> _What is being asked_:
From the first line to the last, write out the records exactly, leaving the pictures behind.

(Recorded data)
------------------------------------------------------------------------
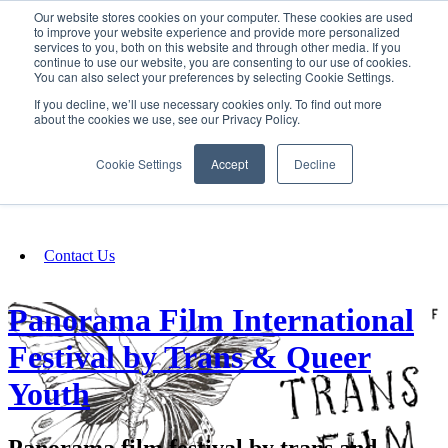
Our website stores cookies on your computer. These cookies are used
SIGN IN/UP
to improve your website experience and provide more personalized
services to you, both on this website and through other media. If you
continue to use our website, you are consenting to our use of cookies.
You can also select your preferences by selecting Cookie Settings.
Fundraising
If you decline, we’ll use necessary cookies only. To find out more
about the cookies we use, see our Privacy Policy.
About
Cookie Settings
Accept
Decline
FAQ
Contact Us
Panorama Film International
Festival by Trans & Queer
Youth
Panorama film festival by trans and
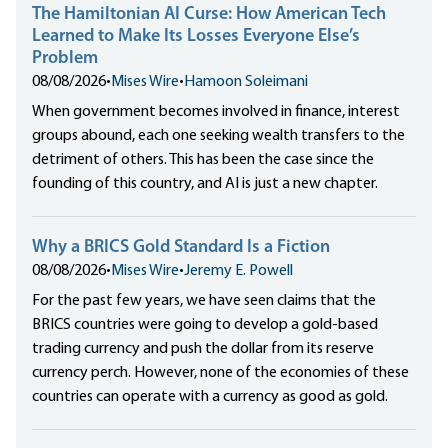
The Hamiltonian AI Curse: How American Tech
Learned to Make Its Losses Everyone Else’s
Problem
08/08/2026
•
Mises Wire
•
Hamoon Soleimani
When government becomes involved in finance, interest
groups abound, each one seeking wealth transfers to the
detriment of others. This has been the case since the
founding of this country, and AI is just a new chapter.
Why a BRICS Gold Standard Is a Fiction
08/08/2026
•
Mises Wire
•
Jeremy E. Powell
For the past few years, we have seen claims that the
BRICS countries were going to develop a gold-based
trading currency and push the dollar from its reserve
currency perch. However, none of the economies of these
countries can operate with a currency as good as gold.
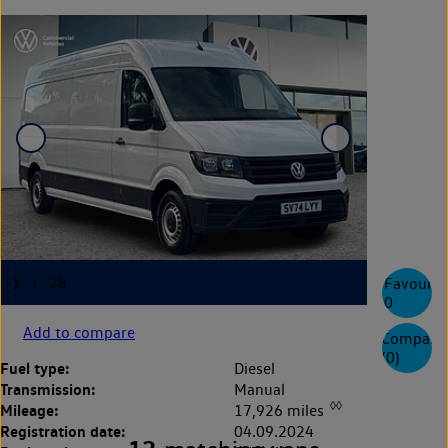
Favourite
0
Add to compare
Compare
(
0
)
Fuel type:
Diesel
Transmission:
Manual
◊◊
Mileage:
17,926 miles
Registration date:
04.09.2024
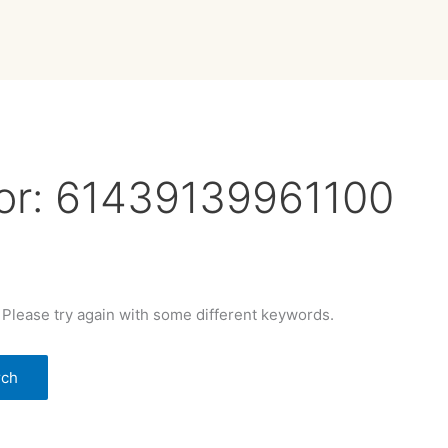
or:
61439139961100
 Please try again with some different keywords.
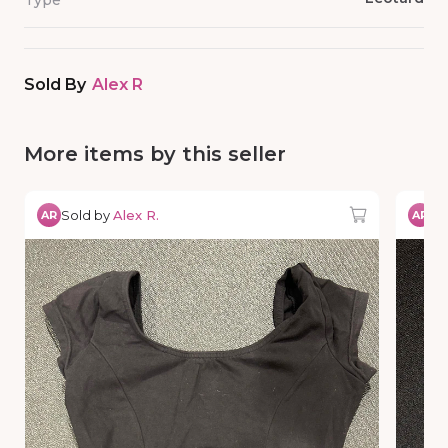
Type
Sold By
Alex R
More items by this seller
Sold by
Alex R.
So
AR
AR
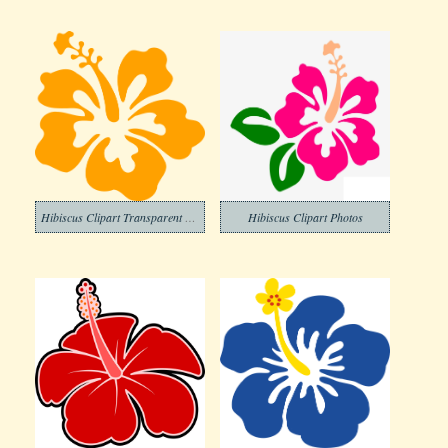
Hibiscus Clipart Transparent Images
Hibiscus Clipart Photos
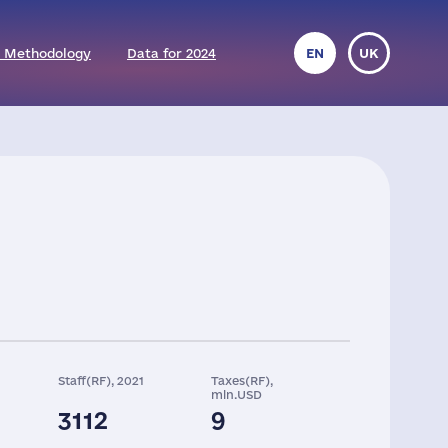
 Methodology
Data for 2024
EN
UK
Staff(RF), 2021
Taxes(RF),
mln.USD
3112
9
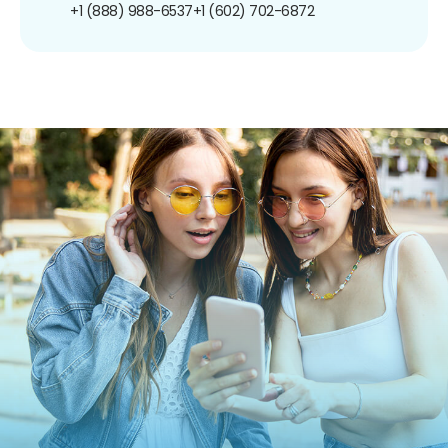
+1 (888) 988-6537
+1 (602) 702-6872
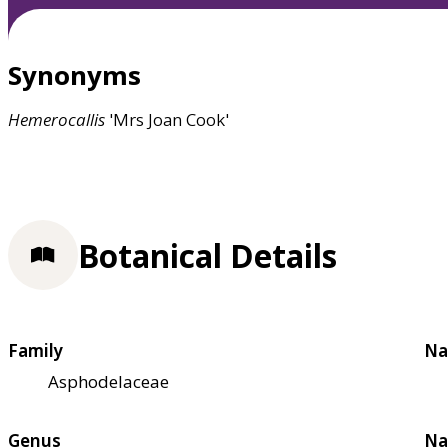
Synonyms
Hemerocallis
'Mrs Joan Cook'
Botanical Details
Family
Na
Asphodelaceae
Genus
Na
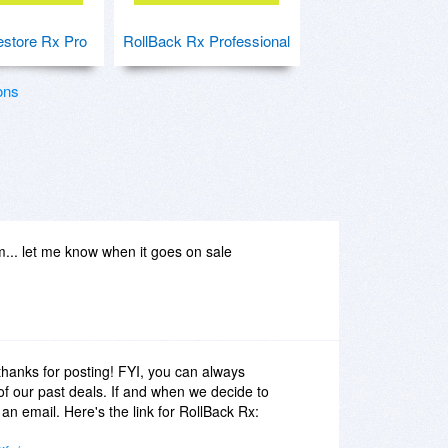
store Rx Pro
RollBack Rx Professional
ons
... let me know when it goes on sale
thanks for posting! FYI, you can always
y of our past deals. If and when we decide to
 an email. Here's the link for RollBack Rx:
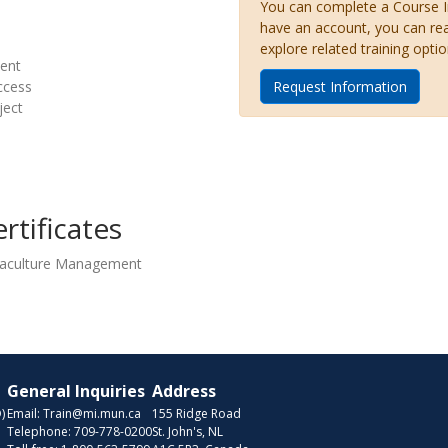
You can complete a Course Inq
have an account, you can re
explore related training optio
ent
ccess
Request Information
ject
rtificates
quaculture Management
General Inquiries
Address
)
Email:
Train@mi.mun.ca
155 Ridge Road
Telephone:
709-778-0200
St. John's, NL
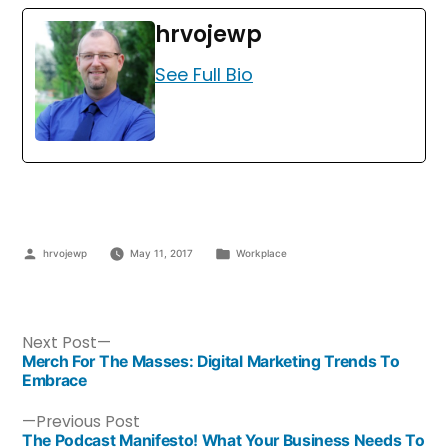
hrvojewp
See Full Bio
hrvojewp
May 11, 2017
Workplace
Next Post
Merch For The Masses: Digital Marketing Trends To
Embrace
Previous Post
The Podcast Manifesto! What Your Business Needs To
------------------------------------------------------------------------
> _Exercise solution_:
Our website stores cookies on your computer. These cookies are used
SIGN IN/UP
to improve your website experience and provide more personalized
services to you, both on this website and through other media. If you
continue to use our website, you are consenting to our use of cookies.
You can also select your preferences by selecting Cookie Settings.
Fundraising
If you decline, we’ll use necessary cookies only. To find out more
about the cookies we use, see our Privacy Policy.
About
Cookie Settings
Accept
Decline
FAQ
Contact Us
Panorama Film International
Festival by Trans & Queer
Youth
Panorama film festival by trans and
The Hamiltonian AI Curse: How American Tech
Learned to Make Its Losses Everyone Else’s
Problem
08/08/2026
•
Mises Wire
•
Hamoon Soleimani
When government becomes involved in finance, interest
groups abound, each one seeking wealth transfers to the
detriment of others. This has been the case since the
founding of this country, and AI is just a new chapter.
Why a BRICS Gold Standard Is a Fiction
08/08/2026
•
Mises Wire
•
Jeremy E. Powell
For the past few years, we have seen claims that the
BRICS countries were going to develop a gold-based
trading currency and push the dollar from its reserve
currency perch. However, none of the economies of these
countries can operate with a currency as good as gold.
Favourite
0
Add to compare
Compare
(
0
)
Fuel type:
Diesel
Transmission:
Manual
◊◊
Mileage:
17,926 miles
Registration date:
04.09.2024
or:
61439139961100
 Please try again with some different keywords.
Type
Sold By
Alex R
More items by this seller
Sold by
Alex R.
So
AR
AR
Hibiscus Clipart Transparent Images
Hibiscus Clipart Photos
 Methodology
Data for 2024
EN
UK
Staff(RF), 2021
Taxes(RF),
mln.USD
3112
9
+1 (888) 988-6537
+1 (602) 702-6872
Synonyms
Hemerocallis
'Mrs Joan Cook'
Botanical Details
Family
Na
Asphodelaceae
Genus
Na
store Rx Pro
RollBack Rx Professional
ons
... let me know when it goes on sale
thanks for posting! FYI, you can always
y of our past deals. If and when we decide to
 an email. Here's the link for RollBack Rx:
You can complete a Course Inq
have an account, you can re
explore related training optio
ent
ccess
Request Information
ject
rtificates
quaculture Management
General Inquiries
Address
)
Email:
Train@mi.mun.ca
155 Ridge Road
Telephone:
709-778-0200
St. John's, NL
hrvojewp
See Full Bio
hrvojewp
May 11, 2017
Workplace
Next Post
Merch For The Masses: Digital Marketing Trends To
Embrace
Previous Post
The Podcast Manifesto! What Your Business Needs To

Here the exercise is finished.